A bit more of a Doors version of the blues can be found on the following track: The WASP (Texas Radio and the Big Beat). It’s blues but with a Doors psychedelic twist. Just like the song itself suggests, the back beat is in charge and drives the song along. Manzarek’s funky organ plays along with Kriger and Densmore, all playing loose at times but coming together for those moments that show you just why The Doors were one of the best bands the United States ever produced.

Finishing off the B-side is the other centerpiece on the album aside from the title track itself. Riders On the Storm begins with the sound of thunder and rain, leading us through a murky and dark journey to conclude the album. Each band member gets in on the action, Krieger solos with underrated feeling and precision on guitar, Ray Manzarek’s electric piano washes over like the storm itself. Scheff’s bass and Densmore’s drums are sharp but understated, perfect for evolving the atmosphere the track. Underneath Morrison’s evocative vocals is another ghost-like, whispering voice that follow his vocal track like an echo of the thunder. Aside from L.A. Woman the song, Riders on the Storm is one of the most well known and popular songs The Doors wrote. The sound of rain fades out, ending the album. For listeners everywhere it would be the last of Jim Morrison any of them would ever hear, the singer died a bit under three months after the release of the album.

If you listen to the 40th edition of the album, slightly different mixes of songs can be heard.

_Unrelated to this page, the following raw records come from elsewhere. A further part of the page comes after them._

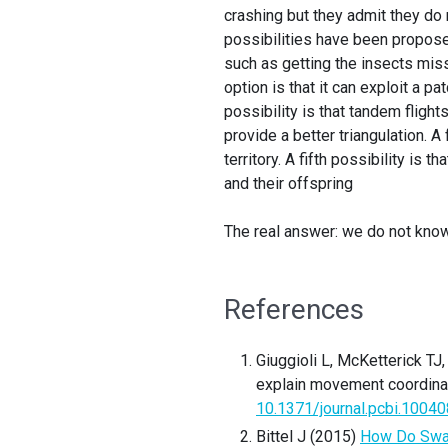
crashing but they admit they do 
possibilities have been propo
such as getting the insects miss
option is that it can exploit a pa
possibility is that tandem flig
provide a better triangulation. 
territory. A fifth possibility is
and their offspring
The real answer: we do not know
References
Giuggioli L, McKetterick T
explain movement coordinat
10.1371/journal.pcbi.1004
Bittel J (2015)
How Do Swar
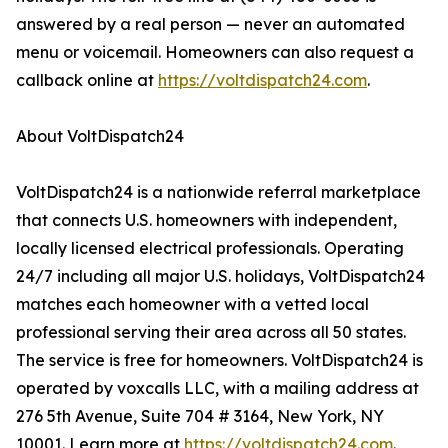
answered by a real person — never an automated
menu or voicemail. Homeowners can also request a
callback online at
https://voltdispatch24.com
.
About VoltDispatch24
VoltDispatch24 is a nationwide referral marketplace
that connects U.S. homeowners with independent,
locally licensed electrical professionals. Operating
24/7 including all major U.S. holidays, VoltDispatch24
matches each homeowner with a vetted local
professional serving their area across all 50 states.
The service is free for homeowners. VoltDispatch24 is
operated by voxcalls LLC, with a mailing address at
276 5th Avenue, Suite 704 # 3164, New York, NY
10001. Learn more at
https://voltdispatch24.com
.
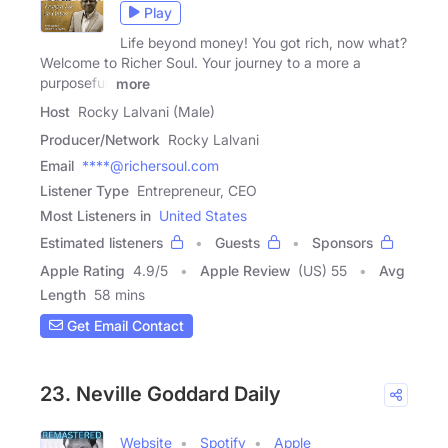
Play
Life beyond money! You got rich, now what?
Welcome to Richer Soul. Your journey to a more a
purposeful,
more
Host
Rocky Lalvani (Male)
Producer/Network
Rocky Lalvani
Email
****@richersoul.com
Listener Type
Entrepreneur, CEO
Most Listeners in
United States
Estimated listeners
Guests
Sponsors
Apple Rating
4.9
/
5
Apple Review
(US) 55
Avg
Length
58 mins
Get Email Contact
23. Neville Goddard Daily
Website
Spotify
Apple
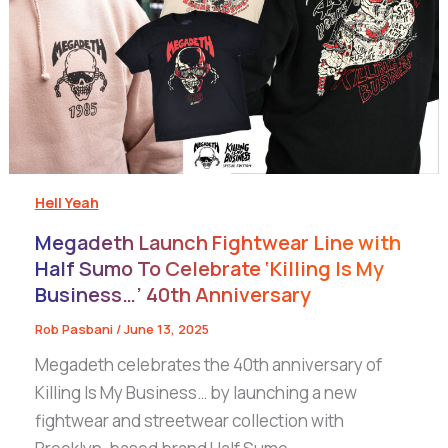
Hell Yeah
Megadeth Launch Fightwear Line with
Half Sumo To Celebrate ‘Killing Is My
Business…’ 40th Anniversary
Rob Pasbani
/
June 13, 2025
Megadeth celebrates the 40th anniversary of
Killing Is My Business… by launching a new
fightwear and streetwear collection with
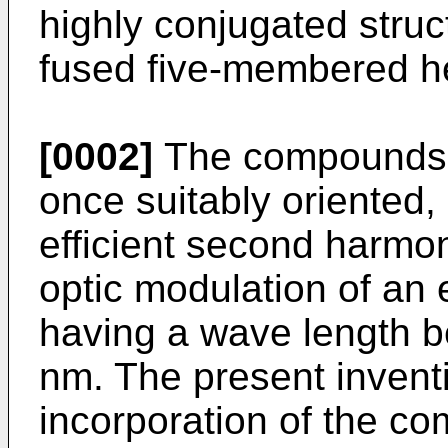
highly conjugated struc
fused five-membered he
[0002]
The compounds o
once suitably oriented,
efficient second harmon
optic modulation of an
having a wave length 
nm. The present inventi
incorporation of the c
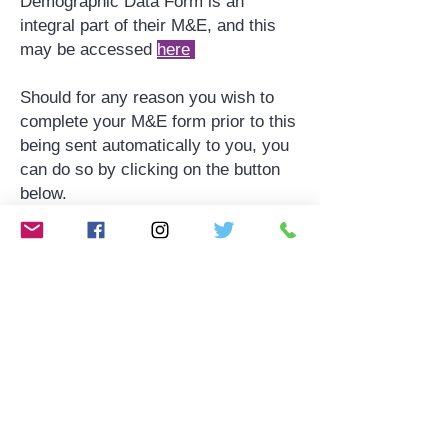
Demographic Data Form is an
integral part of their M&E, and this
may be accessed
here
​​Should for any reason you wish to
complete your M&E form prior to this
being sent automatically to you, you
can do so by clicking on the button
below.
Complete your monitoring and
evaluation
here
MONITORING & EVALUATION
Monitoring & Evaluation PDF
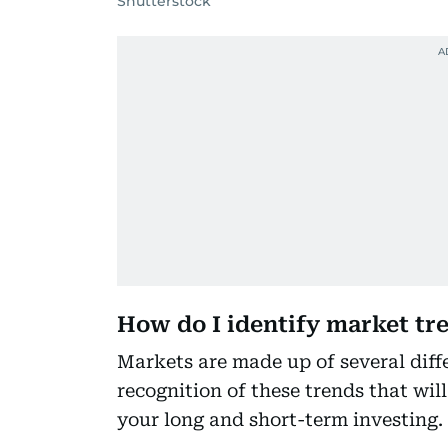
Shutterstock
How do I identify market tr
Markets are made up of several diffe
recognition of these trends that will
your long and short-term investing.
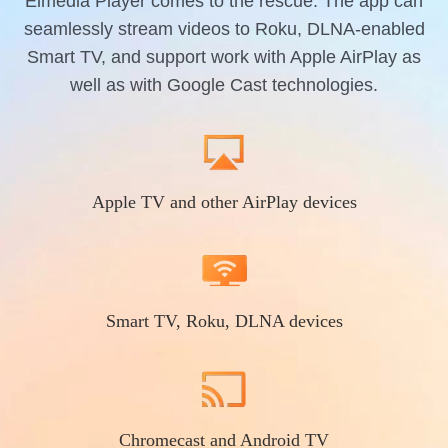
Elmedia Player comes to the rescue. The app can
seamlessly stream videos to Roku, DLNA-enabled
Smart TV, and support work with Apple AirPlay as
well as with Google Cast technologies.
Apple TV and other AirPlay devices
Smart TV, Roku, DLNA devices
Chromecast and Android TV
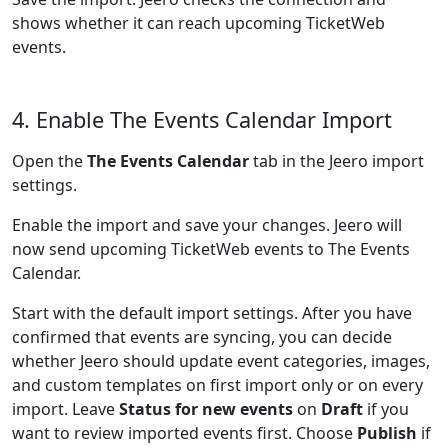
shows whether it can reach upcoming TicketWeb
events.
4. Enable The Events Calendar Import
Open the
The Events Calendar
tab in the Jeero import
settings.
Enable the import and save your changes. Jeero will
now send upcoming TicketWeb events to The Events
Calendar.
Start with the default import settings. After you have
confirmed that events are syncing, you can decide
whether Jeero should update event categories, images,
and custom templates on first import only or on every
import. Leave
Status for new events
on
Draft
if you
want to review imported events first. Choose
Publish
if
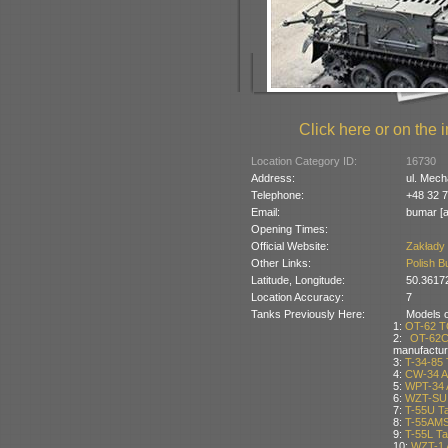
Click here or on the i
Location Category ID:
16730
Address:
ul. Mech
Telephone:
+48 32 7
Email:
bumar [a
Opening Times:
Official Website:
Zakłady
Other Links:
Polish B
Latitude, Longitude:
50.3617
Location Accuracy:
7
Tanks Previously Here:
Models of
1:
OT-62 T
2:
OT-62C
manufactur
3:
T-34-85 
4:
CW-34 A
5:
WPT-34 
6:
WZT-SU 
7:
T-55U T
8:
T-55AMS
9:
T-55L T
10:
WZT-1 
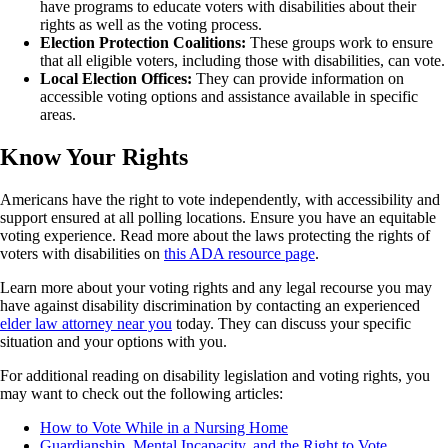
have programs to educate voters with disabilities about their
rights as well as the voting process.
Election Protection Coalitions:
These groups work to ensure
that all eligible voters, including those with disabilities, can vote.
Local Election Offices:
They can provide information on
accessible voting options and assistance available in specific
areas.
Know Your Rights
Americans have the right to vote independently, with accessibility and
support ensured at all polling locations. Ensure you have an equitable
voting experience. Read more about the laws protecting the rights of
voters with disabilities on
this ADA resource page
.
Learn more about your voting rights and any legal recourse you may
have against disability discrimination by contacting an experienced
elder law attorney near you
today. They can discuss your specific
situation and your options with you.
For additional reading on disability legislation and voting rights, you
may want to check out the following articles:
How to Vote While in a Nursing Home
Guardianship, Mental Incapacity, and the Right to Vote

Along with that two extra tracks:You Need Meat (Don’t Go No Further) is a bluesy romp sung by Ray Manzarek, and Orange County Suite is a sorrowful song recorded by Morrison alone on the piano and given sparse back instrumentation by his band mates after his death. It was likely written for his girlfriend Pamela Courson.

L.A. Woman is one of the best albums to come out of the fall of the counterculture movement in the late sixties. Most people in that generation were extolling the happiness and freedom a life of love and drugs could bring. The Doors were a band of that exciting time set apart by their propensity to explore the darker elements of the summer of love. It is the final album by The Doors with Jim Morrison, widely regarded as one of the most popular rock icons of his generation and a national poet for the counterculture movement. The album is certified double platinum in the United States. Give it a listen if you have 40 minutes to spare.